Intro
I found an interesting tweet on Twitter and analyzed it.
This is about how to check if a particular function has completed Maglev compilation without using debug functions.
To summarize, the number of recursive function calls may be different in the Interpreter version and the Maglev compiled version, so this can be used to distinguish them.
Stack Frame Overflow
./jit_test.js:3: RangeError: Maximum call stack size exceeded
return 1 + getStackDepth();
This method uses RangeError, call stack overflow that appear like this.

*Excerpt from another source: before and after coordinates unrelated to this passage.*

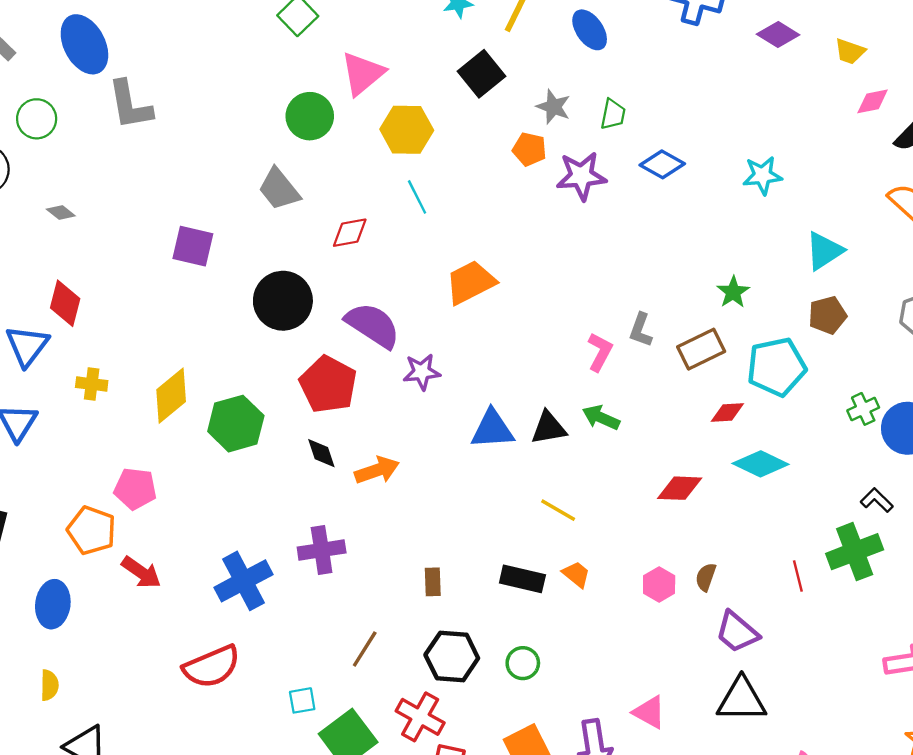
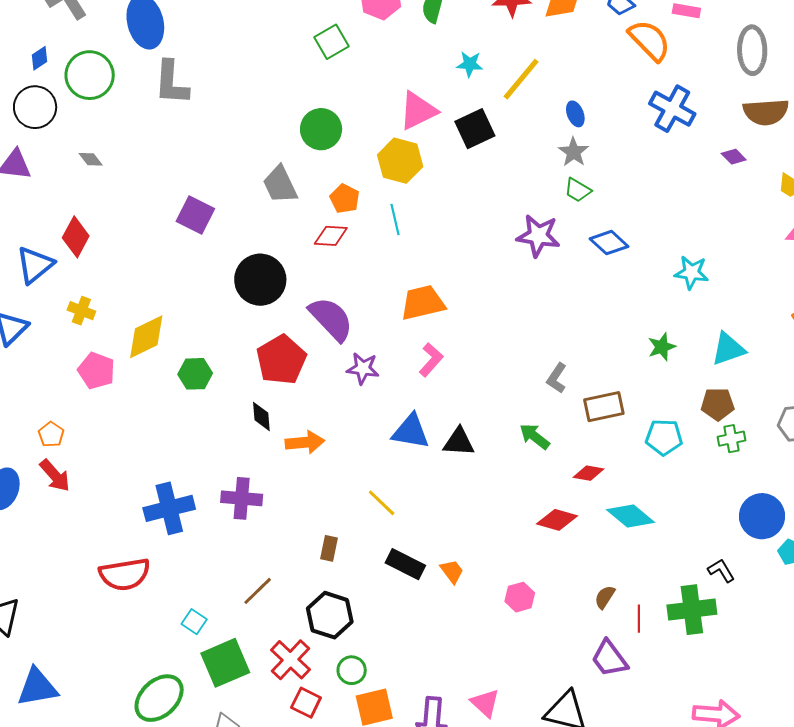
blue ellipse: (590, 30) -> (575, 114), size x0.7
purple diamond: (778, 34) -> (734, 157), size x0.7
pink triangle: (363, 74) -> (418, 111), moved
gray star: (554, 107) -> (573, 152), moved
green trapezoid: (613, 114) -> (578, 190), turned 96
green circle: (37, 119) -> (90, 75), size x1.4
orange pentagon: (529, 149) -> (345, 199), moved
green star: (733, 292) -> (662, 347), moved
pink L-shape: (600, 352) -> (431, 360), moved
cyan pentagon: (777, 367) -> (664, 437), size x0.7
green cross: (863, 409) -> (732, 439), moved
red diamond: (727, 413) -> (589, 473), moved
green arrow: (601, 418) -> (535, 436), moved
green hexagon: (236, 424) -> (195, 374), size x0.7
pink pentagon: (135, 489) -> (96, 371), moved
yellow line: (558, 510) -> (382, 503), moved
orange pentagon: (92, 530) -> (51, 434), size x0.6
red arrow: (141, 572) -> (55, 476), moved
brown semicircle: (706, 577) -> (605, 597), moved
purple trapezoid: (737, 632) -> (609, 659), moved
green circle: (523, 663) -> (352, 670), moved
cyan square: (302, 700) -> (194, 622), turned 30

function getStackDepth() {
try {
return 1 + getStackDepth();
} catch (e) { // [1]
return 1;
}
}
function optimizeFunction(fn) {
for (let i=0; i<10000; i++) {
fn();
}
}
function target() {
x = 1.1 + 2.2;
return getStackDepth();
}
optimizeFunction(getStackDepth);
const initialDepth = target(); // [2]
console.log(`Initial Stack Depth: ${initialDepth}`);
for(let i=0; i<412; i++) {
// 408 => marking MAGLEV
// 409 => compiling MAGLEV
// 410 => completed compiling
// 411 => execute compiled code
if (i % 100 == 0) {
console.log("===> "+i, target()); // [3]
}
else target();
}
const optimizedDepth = target(); // [4]
console.log(`Optimized Stack Depth: ${optimizedDepth}`);
In [1], an exception occurs when the Max stack frame is reached while calling a recursive function.
[2] gets the number of recursive calls in the target
function executed as bytecode.
In [3], the target
function is continuously called, and at some point it is compiled with Maglev. In my environment, preparation starts when i
is 408 and the compiled code is executed when i
is 411. Exact timing may vary depending on environment.
[4] gets the number of recursive calls in the compiled target
function.
execution result:
Initial Stack Depth: 17991
===> 0 17991
===> 100 17991
===> 200 17991
===> 300 17991
===> 400 17991
===> 406 17991
===> 407 17991
===> 408 17991
===> 409 17991
===> 410 17991
===> 411 17992
Optimized Stack Depth: 17992
Add --trace-opt
:
Initial Stack Depth: 17991
===> 0 17991
===> 100 17991
===> 200 17991
===> 300 17991
===> 400 17991
===> 406 17991
===> 407 17991
[marking 0x15ed0019ab0d <JSFunction target (sfi = 0x15ed0019a99d)> for optimization to MAGLEV, ConcurrencyMode::kConcurrent, reason: hot and stable]
===> 408 17991
[compiling method 0x15ed0019ab0d <JSFunction target (sfi = 0x15ed0019a99d)> (target MAGLEV), mode: ConcurrencyMode::kConcurrent]
===> 409 17991
[completed compiling 0x15ed0019ab0d <JSFunction target (sfi = 0x15ed0019a99d)> (target MAGLEV) - took 0.000, 0.593, 0.008 ms]
===> 410 17991
===> 411 17992
Optimized Stack Depth: 17992
Exactly after Maglev compilation completes, the depth changes.
Analysis
Stack frame overflow
This is the interpreter processing flow for function calls.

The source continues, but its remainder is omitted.